Carryover Timeline for FFY 2017 Funds Total Grant Award Period: July 1, 2017 to September 30, 2019 Deadline to Obligate 85% of Award: September 30, 2018 Deadline to obligate 100% of Award: September 30, 2019 Deadline to Request Reimbursement for ALL Funds: November 15, 2019
Carryover Timeline for FFY 2018 Funds Total Grant Award Period: July 1, 2018 to September 30, 2020 Deadline to Obligate 85% of Award: September 30, 2019 Deadline to obligate 100% of Award: September 30, 2020 Deadline to Request Reimbursement for ALL Funds: November 15, 2020
Carryover Timeline for FFY 2019 Funds Total Grant Award Period: July 1, 2019 to September 30, 2021 Deadline to Obligate 85% of Award: September 30, 2020 Deadline to obligate 100% of Award: September 30, 2021 Deadline to Request Reimbursement for ALL Funds: November 15, 2021
Object Code 1000 • PERSONAL SERVICES - Includes all compensation for the direct labor of persons in the employment of the local government. Salaries and wages paid to employees for full‐ and part‐time work, including overtime, shift differential, and similar compensation. Includes payments for time not worked, including sick leave, vacation, holidays, jury duty, military leave, and other paid absences that are earned during the reporting period. • For the purposes of this report, the term “salaries” means all compensation including base wage. This also includes amounts paid through salary reduction plans, such as tax‐sheltered annuities and flexible benefit plans.

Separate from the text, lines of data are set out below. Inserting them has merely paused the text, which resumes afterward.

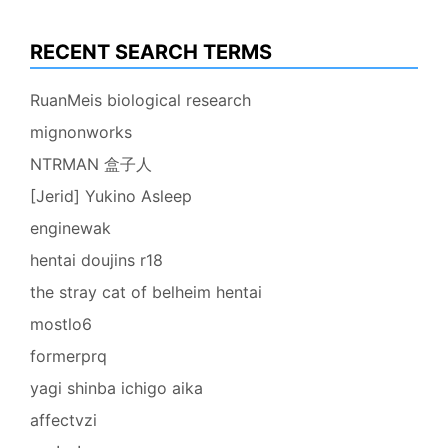
RECENT SEARCH TERMS
RuanMeis biological research
mignonworks
NTRMAN 盒子人
[Jerid] Yukino Asleep
enginewak
hentai doujins r18
the stray cat of belheim hentai
mostlo6
formerprq
yagi shinba ichigo aika
affectvzi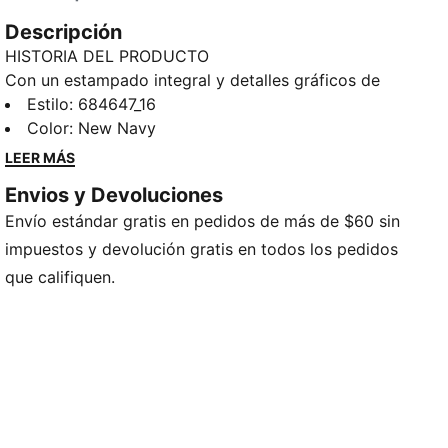
Descripción
HISTORIA DEL PRODUCTO
Con un estampado integral y detalles gráficos de
goma, este conjunto de PUMA aporta una energía
Estilo
:
684647_16
radiante a tu armario. Los puños de punto elástico
Color
:
New Navy
acanalados añaden un toque de estilo clásico, por lo
LEER MÁS
que es perfecto para quienes adoran mezclar un
Envios y Devoluciones
diseño atrevido con la ropa de diario.
Envío estándar gratis en pedidos de más de $60 sin
CARACTERÍSTICAS Y BENEFICIOS
Producto fabricado con al menos un 20% de algodón
impuestos y devolución gratis en todos los pedidos
reciclado
que califiquen.
DETALLES
Corte regular
Cuello redondo
Puños de punto elástico acanalado
Manga larga
Estampado integral PUMA.
Detalles de la marca PUMA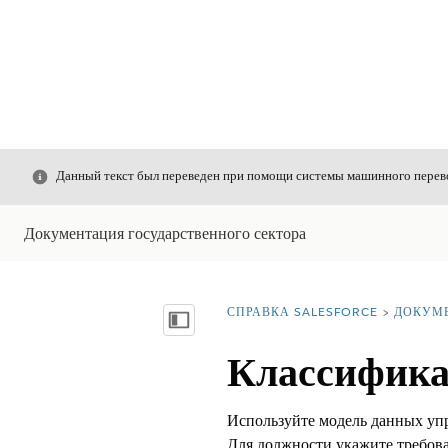
Закрыть
Данный текст был переведен при помощи системы машинного перево
Документация государственного сектора
СПРАВКА SALESFORCE
ДОКУМ
Вы находитесь здесь:
Показать содержание
Классифика
Используйте модель данных уп
Для должности укажите требов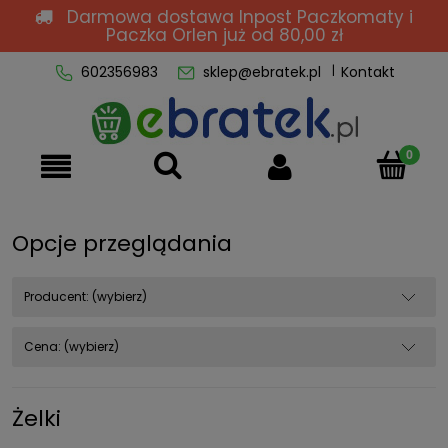
Darmowa dostawa Inpost Paczkomaty i
Paczka Orlen
już od 80,00 zł
602356983
sklep@ebratek.pl
Kontakt
Opcje przeglądania
Producent: (wybierz)
Cena: (wybierz)
Żelki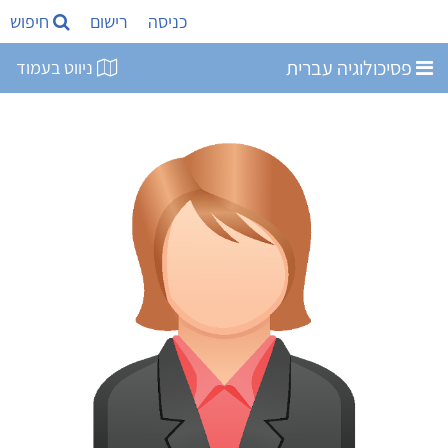
כניסה
רישום
חיפוש
פסיכולוגיה עברית
ניווט בעמוד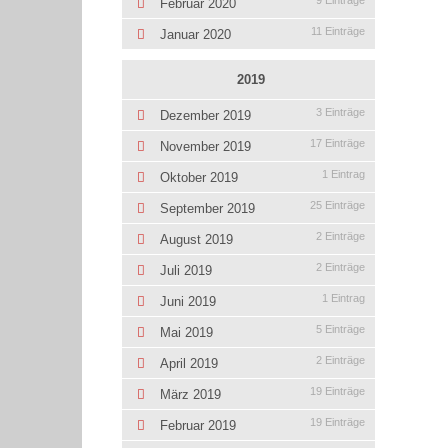
9 Einträge
Februar 2020
11 Einträge
Januar 2020
2019
3 Einträge
Dezember 2019
17 Einträge
November 2019
1 Eintrag
Oktober 2019
25 Einträge
September 2019
2 Einträge
August 2019
2 Einträge
Juli 2019
1 Eintrag
Juni 2019
5 Einträge
Mai 2019
2 Einträge
April 2019
19 Einträge
März 2019
19 Einträge
Februar 2019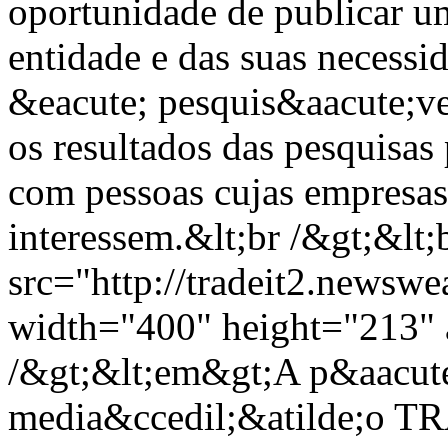
oportunidade de publicar um
entidade e das suas necessi
&eacute; pesquis&aacute;ve
os resultados das pesquisas
com pessoas cujas empresas
interessem.&lt;br /&gt;&lt;
src="http://tradeit2.new
width="400" height="213" a
/&gt;&lt;em&gt;A p&aacute;
media&ccedil;&atilde;o T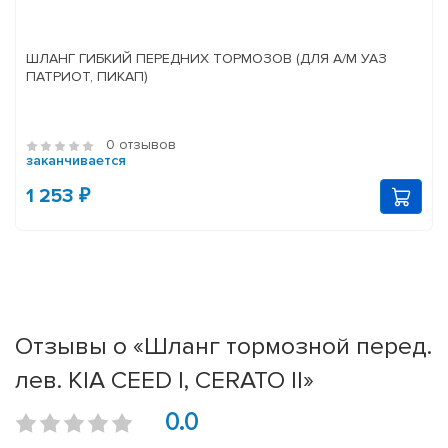
ШЛАНГ ГИБКИЙ ПЕРЕДНИХ ТОРМОЗОВ (ДЛЯ А/М УАЗ
ПАТРИОТ, ПИКАП)
0 отзывов
заканчивается
1 253 ₽
Отзывы о «Шланг тормозной перед.
лев. KIA CEED I, CERATO II»
0.0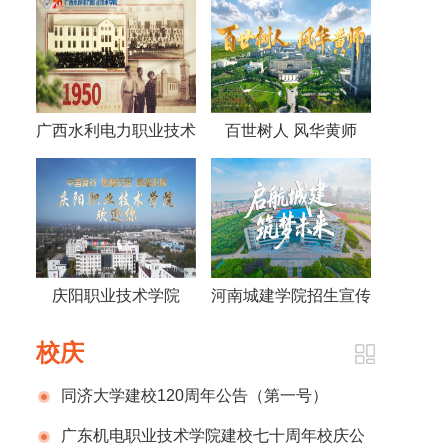
广西水利电力职业技术
百世树人 风华黄师
学院视频《70年，70
——黄冈师范学院宣传
人》
片2026版
庆阳职业技术学院
河南城建学院招生宣传
2026招生宣传片
片
校庆
同济大学建校120周年公告（第一号）
广东机电职业技术学院建校七十周年校庆公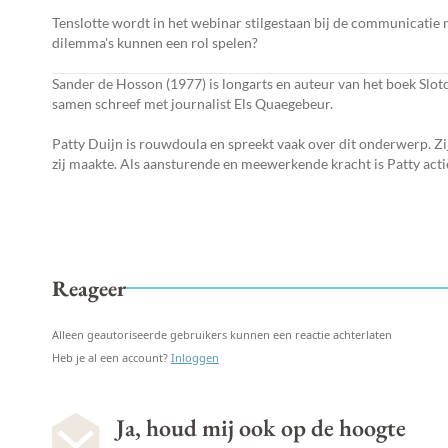
Tenslotte wordt in het webinar stilgestaan bij de communicatie m
dilemma's kunnen een rol spelen?
Sander de Hosson (1977) is longarts en auteur van het boek Slotc
samen schreef met journalist Els Quaegebeur.
Patty Duijn is rouwdoula en spreekt vaak over dit onderwerp. Zi
zij maakte. Als aansturende en meewerkende kracht is Patty acti
Reageer
Alleen geautoriseerde gebruikers kunnen een reactie achterlaten
Heb je al een account?
Inloggen
Ja, houd mij ook op de hoogte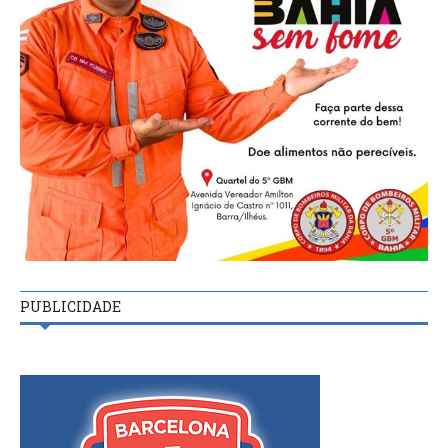
PUBLICIDADE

Object Code 2000 EMPLOYEE BENEFITS - Job related benefits provided to employees as part of their total compensation. Fringe benefits include the employer’s portion of FICA, pensions, insurance (life, health, disability income, etc.) and employee allowances. Consistency in application should be maintained at all times: • Allocation by percentage of payroll dollars • Allocation by Head Count • Direct to Program or Activity
Object Code 3000 PURCHASED/CONTRACTUAL SERVICES - Services acquired from outside sources (i.e., private vendors, public authorities, or other governmental entities). Purchase of the service is on a fee basis or fixed time contract basis. Allowable payments would be to individual or firms that are independent contractors and not employees of the grantee or sub‐grantee organization.
Object Code 3000 Food Purchases – Prepared meals, working meals, and/or catered services purchased through a vendor are included in this object code. Reimbursement is capped at the per diem rate for the meal listed according to the state travel regulations. Examples for this object code include meals provided during day‐long professional development sessions, or meals provided to support attendance at family engagement activities. Food purchased from catering services and restaurants such as Pizza Hut, Panera Bread, and Subway is included in this object code.
Object Code 3000 Transportation Services Public Carriers – Payments to public carriers for transportation of pupils on vehicles that are used by the public. Include payments for pupils transported in intra‐city transit buses, taxicabs, airplanes, and intercity/interstate passenger buses.